Researchers look for people who fit a certain description, called eligibility criteria. Some examples of these criteria are a person's general health condition or prior treatments.

Eligibility Criteria

Ages Eligible for Study

18 years and older (Adult, Older Adult)

Accepts Healthy Volunteers

No

Genders Eligible for Study

All

Description

Inclusion Criteria:

  1. Provide written, informed consent prior to all study-related procedures.
  2. Provide written, informed consent to undergo Human Immunodeficiency Virus (HIV) testing.
  3. Willingness and ability to attend scheduled visits and undergo study assessments.
  4. Able and willing to measure their oxygen saturation level and temperature, record their COVID-19 symptoms and complete a patient diary.
  5. Male or female aged 18 years or older.
  6. Confirmed and documented SARS-CoV-2 infection, defined as RT-PCR laboratory confirmation.
  7. Clinical and/or radiological findings indicative of moderate COVID-19 disease

Exclusion Criteria:

  1. Severe or critical COVID-19 disease at enrollment (Day 1) (per NIH Treatment Guideline categorization) as determined by the Investigator.
  2. Inability to swallow oral medication.
  3. Concurrent known asthma, active tuberculosis or tuberculosis within the last 3 months, or any other condition that could compromise the well-being of the participant, or prevent, limit or confound protocol specified assessments, in the opinion of the Investigator.
  4. Female Participant who is pregnant, breast-feeding, or planning to conceive a child within the anticipated period of participating in the study or within 6 months after last dose of study medication. Males planning to conceive a child during the study or within 6 months of cessation of treatment.

Study Plan

This section provides details of the study plan, including how the study is designed and what the study is measuring.

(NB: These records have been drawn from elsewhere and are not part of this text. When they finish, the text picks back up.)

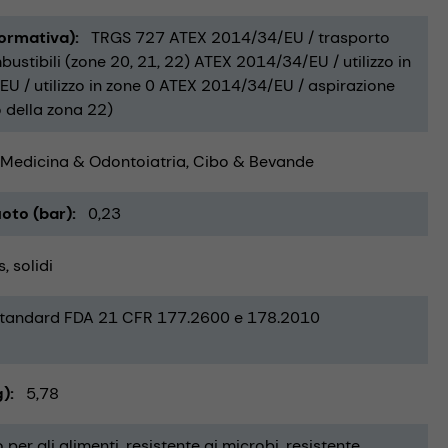
Normativa)
TRGS 727 ATEX 2014/34/EU / trasporto
ustibili (zone 20, 21, 22) ATEX 2014/34/EU / utilizzo in
U / utilizzo in zone 0 ATEX 2014/34/EU / aspirazione
o della zona 22)
Medicina & Odontoiatria
Cibo & Bevande
oto (bar)
0,23
s
solidi
tandard FDA 21 CFR 177.2600 e 178.2010
g)
5,78
 per gli alimenti
resistente ai microbi
resistente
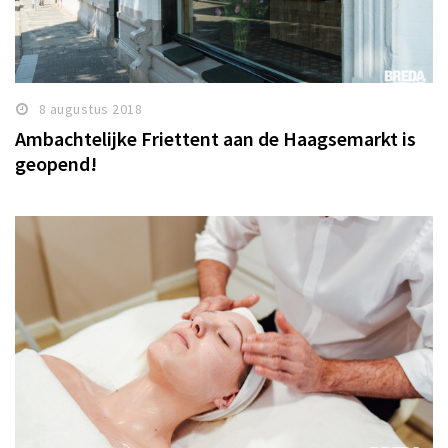
8 augustus 2018
Ambachtelijke Friettent aan de Haagsemarkt is
geopend!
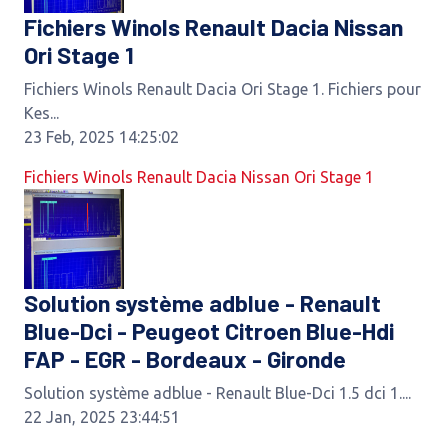
Fichiers Winols Renault Dacia Nissan
Ori Stage 1
Fichiers Winols Renault Dacia Ori Stage 1. Fichiers pour
Kes...
23 Feb, 2025 14:25:02
Fichiers Winols Renault Dacia Nissan Ori Stage 1
Solution système adblue - Renault
Blue-Dci - Peugeot Citroen Blue-Hdi
FAP - EGR - Bordeaux - Gironde
Solution système adblue - Renault Blue-Dci 1.5 dci 1....
22 Jan, 2025 23:44:51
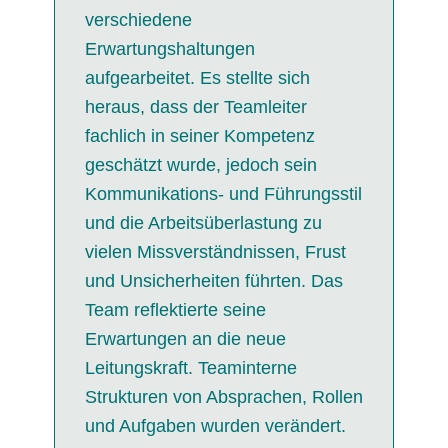
verschiedene
Erwartungshaltungen
aufgearbeitet. Es stellte sich
heraus, dass der Teamleiter
fachlich in seiner Kompetenz
geschätzt wurde, jedoch sein
Kommunikations- und Führungsstil
und die Arbeitsüberlastung zu
vielen Missverständnissen, Frust
und Unsicherheiten führten. Das
Team reflektierte seine
Erwartungen an die neue
Leitungskraft. Teaminterne
Strukturen von Absprachen, Rollen
und Aufgaben wurden verändert.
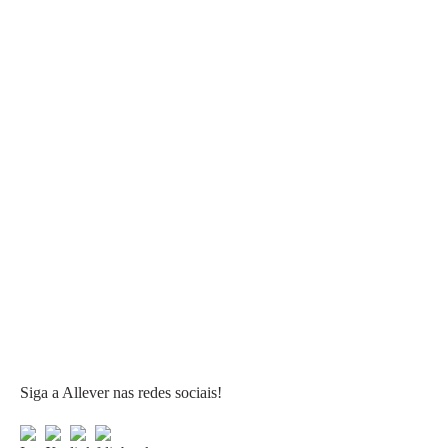
Siga a Allever nas redes sociais!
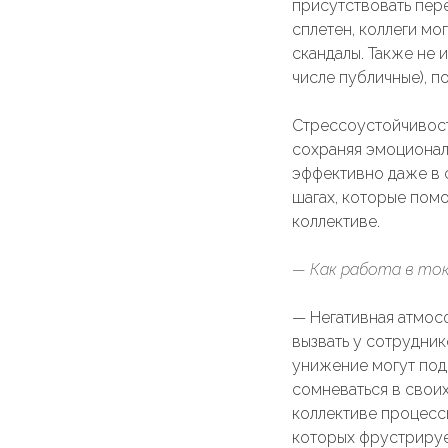
присутствовать пер
сплетен, коллеги мо
скандалы. Также не
числе публичные), п
Стрессоустойчивост
сохраняя эмоционал
эффективно даже в 
шагах, которые пом
коллективе.
— Как работа в то
— Негативная атмос
вызвать у сотрудник
унижение могут под
сомневаться в свои
коллективе процесс
которых фрустрируе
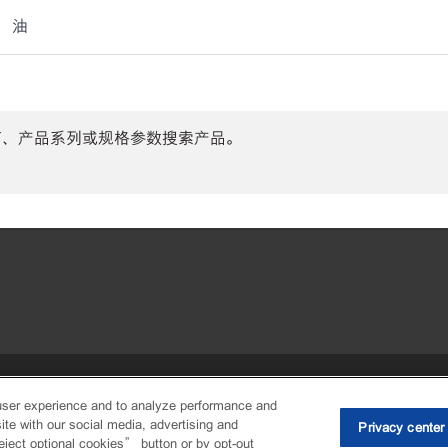
油
商、产品系列或规格参数搜索产品。
•
Privacy center (Do not sell or share
user experience and to analyze performance and
ite with our social media, advertising and
Privacy center
eject optional cookies” button or by opt-out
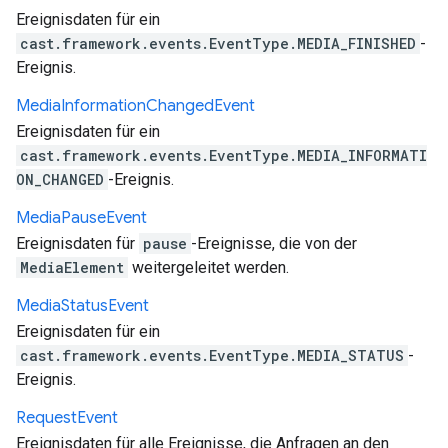
Ereignisdaten für ein
cast.framework.events.EventType.MEDIA_FINISHED
-
Ereignis.
Media
Information
Changed
Event
Ereignisdaten für ein
cast.framework.events.EventType.MEDIA_INFORMATI
ON_CHANGED
-Ereignis.
Media
Pause
Event
Ereignisdaten für
pause
-Ereignisse, die von der
MediaElement
weitergeleitet werden.
Media
Status
Event
Ereignisdaten für ein
cast.framework.events.EventType.MEDIA_STATUS
-
Ereignis.
Request
Event
Ereignisdaten für alle Ereignisse, die Anfragen an den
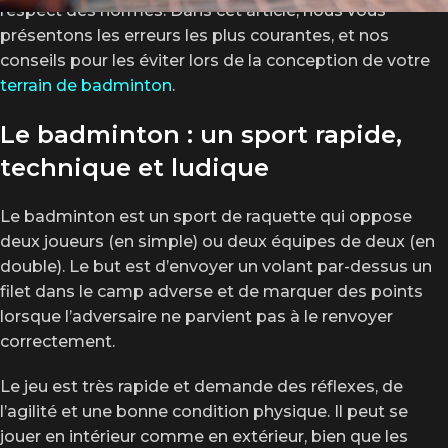
respect des normes. Dans cet article, nous vous
présentons les erreurs les plus courantes, et nos
conseils pour les éviter lors de la conception de votre
terrain de badminton
.
Le badminton : un sport rapide,
technique et ludique
Le badminton est un sport de raquette qui oppose
deux joueurs (en simple) ou deux équipes de deux (en
double). Le but est d’envoyer un volant par-dessus un
filet dans le camp adverse et de marquer des points
lorsque l’adversaire ne parvient pas à le renvoyer
correctement.
Le jeu est très rapide et demande des réflexes, de
l’agilité et une bonne condition physique. Il peut se
jouer en intérieur comme en extérieur, bien que les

How is the study designed?

Design Details

  • Primary Purpose: Treatment
  • Allocation: Randomized
  • Interventional Model: Parallel Assignment
  • Masking: None (Open Label)

Arms and Interventions

Participant Group / Arm
Intervention / Treatment
Experimental: Telacebec (Q203) with COVID-19 standard of care (SoC)
Drug: Telacebec
Telacebec 100 mg tablet
Other Names:
  • Q203
Drug: COVID-19 Standard of care
The Standard of Care treatment and administration thereof will be determined by the Investigator
Active Comparator: COVID-19 Standard of care (SoC)
Drug: COVID-19 Standard of care
The Standard of Care treatment and administration thereof will be determined by the Investigator

What is the study measuring?

Primary Outcome Measures

Outcome Measure
Measure Description
Time Frame
Biomarker change
Time Frame: Day 1 and 14
Percentage Inhibition of whole blood Leukotriene B4 (LTB4) production at 4 hours post dose SoC versus SoC plus telacebec
Day 1 and 14

Collaborators and Investigators

This is where you will find people and organizations involved with this study.

Sponsor

Qurient Co., Ltd.

Study record dates

These dates track the progress of study record and summary results submissions to ClinicalTrials.gov. Study records and reported results are reviewed by the National Library of Medicine (NLM) to make sure they meet specific quality control standards before being posted on the public website.

Study Major Dates

Study Start (Actual)

July 29, 2021

Primary Completion (Actual)

February 11, 2022

Study Completion (Actual)

February 11, 2022

Study Registration Dates

First Submitted

April 14, 2021

First Submitted That Met QC Criteria

April 14, 2021

First Posted (Actual)

April 19, 2021

Study Record Updates

Last Update Posted (Actual)

March 2, 2022

Last Update Submitted That Met QC Criteria

February 12, 2022

Last Verified

April 1, 2021

More Information

Terms related to this study

Additional Relevant MeSH Terms

Other Study ID Numbers

  • Q203-COVID-P2-ZA001

Plan for Individual participant data (IPD)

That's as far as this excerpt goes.